## What you need to do
Copy each line below word for word and drop every image.

○ ○ ○ ○ ○

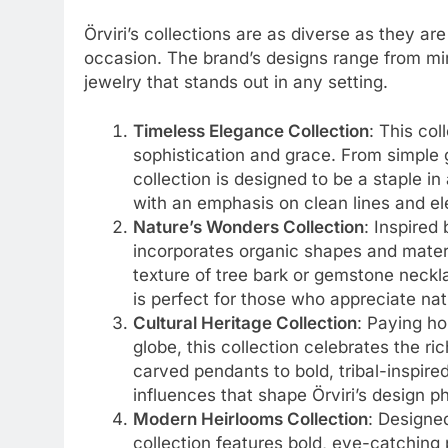
Örviri’s collections are as diverse as they ar
occasion. The brand’s designs range from mi
jewelry that stands out in any setting.
Timeless Elegance Collection
: This col
sophistication and grace. From simple g
collection is designed to be a staple i
with an emphasis on clean lines and el
Nature’s Wonders Collection
: Inspired 
incorporates organic shapes and mater
texture of tree bark or gemstone neckla
is perfect for those who appreciate na
Cultural Heritage Collection
: Paying ho
globe, this collection celebrates the ri
carved pendants to bold, tribal-inspired
influences that shape Örviri’s design p
Modern Heirlooms Collection
: Designe
collection features bold, eye-catching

○ ○ ○ ○ ○

## Answer to the problem
Örviri’s collections are as diverse as they ar
occasion. The brand’s designs range from mi
jewelry that stands out in any setting.
Timeless Elegance Collection
: This col
sophistication and grace. From simple g
collection is designed to be a staple i
with an emphasis on clean lines and el
Nature’s Wonders Collection
: Inspired 
incorporates organic shapes and mater
texture of tree bark or gemstone neckla
is perfect for those who appreciate na
Cultural Heritage Collection
: Paying ho
globe, this collection celebrates the ri
carved pendants to bold, tribal-inspired
influences that shape Örviri’s design p
Modern Heirlooms Collection
: Designe
collection features bold, eye-catching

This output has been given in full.